First posted on my 360 blog at Yahoo on Thursday August 9, 2007 - 06:44pm (CDT)




Reading some commentary about generation Y and its future in the workplace by one of my least favorite bloggers (Penelope Trunk, aka "The Brazen Careerist"), I couldn't help but notice just how much our smugly passionate defender of the status quo was predicting that the very youngest adults would be able to get away with, and the reasons she gave for this.




"What’s the point of baby boomers complaining about Generation Y at work? First of all, it’s a cliché, because people over 40 have been complaining about “young people” since forever. Even worse, it’s a losing battle. Generation Y is huge. It’s one thing for boomers to verbally squash Generation X — that was no problem. Gen X is tiny and the baby boom was huge. ...



1. They won't do work that's meaningless. These kids grew up with parents scheduling every minute of their day. They were told TV is bad and reading is good, and are more educated than any generation in history. They just spent 18 years learning to be productive with their time, so they're not going to settle for any photocopying/coffee stirring job. ...

2. They won't play the face-time game. We've known forever that it isn't necessary to be in the office from 9 to 5 every day to get work done. But many of us have missed family events only to sit at a desk all day getting pretty much nothing done because of the stress of missing a family event. And there didn't used to be any option -- if you wanted a successful career, you made sure co-workers saw that you were putting in the hours. Generation Y wants to be judged by the work they do, not the hours they put in. ...

3. They're great team players. If you've climbed a corporate ladder your whole career, then it's probably inconceivable to you that Gen Y doesn't care about your title. But it's true -- they don't do rank. Chances are they saw their parents get laid off in the '80s, so they know how ephemeral that special rung you stand on is and they don't want to waste time trying to get there. Generation Y played on soccer teams where everyone participated and everyone was a winner, and they conducted playground politics like diplomats because their parents taught them that there's no hierarchy and bullies are to be taken down by everyone. And Gen Yers take these values to work -- they expect to be a part of a team. Gen Y believes that no matter how much experience an individual has, everyone plays ...

4. They have no patience for jerks. Generation Y changes jobs every two years, typically because the work isn't a good fit, or the learning curve isn't steep enough, or they don't like their co-workers. And Gen Yers will disengage from a jerk before trying to get along with him or her, ..."

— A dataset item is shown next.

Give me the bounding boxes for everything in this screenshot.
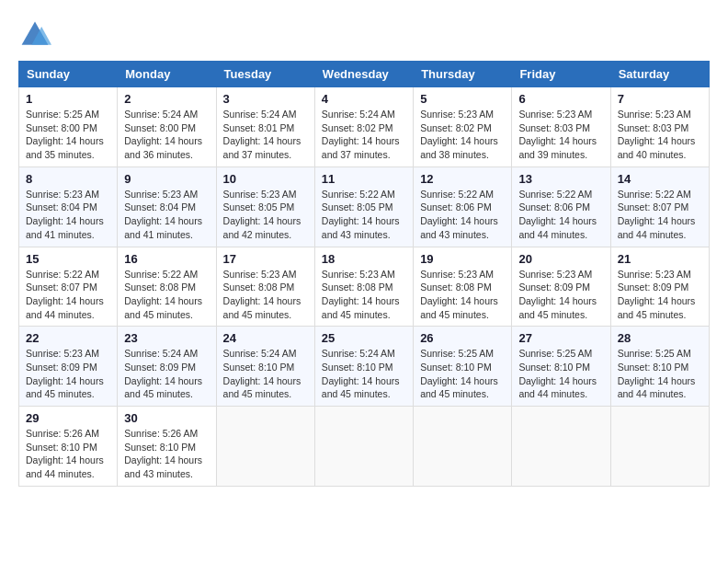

Stripping away the rhetorical spin, what are we left with? A "team" being built of insubordinate post-adolescent employees who may or may not show up for work on time, heading out the door whenever they feel like, treat their jobs like they were hobbies, really not with much more seriousness than that, and will just get up and quit if their every whim is not indulged. A work place in which the 22 year olds are calling the shots, and take a look at the argument being offered as to why this is the case, something we may well wonder about when we consider, for example, how thoroughly disempowered generation X has been in the workplace. So much so, in fact, that far from asking to be pampered as Trunk's glorious twentysomething divas have supposedly been doing, the members of the crowd immediately preceding generation Y were often viewed as being throughly unreasonable because they asked for safe working conditions, to be paid for the overtime they worked and to have some reasonable limits on that overtime so that they could have personal lives as well as jobs, to in general be allowed to live like human beings and to be treated as such. Why the difference? According to Trunk, because generation X is small and generation Y is large. In power politics, that may work as an explanation, but in the context of the free market dogmas that we are expected to accept without question, as those who (like Trunk) are fond of saying that what is reality in the market defines what is justice, this produces an ideological crisis that Trunk herself does not seem to see. Why? Go back to the Microeconomics 100 course in which you were first indoctrinated into believing that economic might made right, and remember the theory that you were taught.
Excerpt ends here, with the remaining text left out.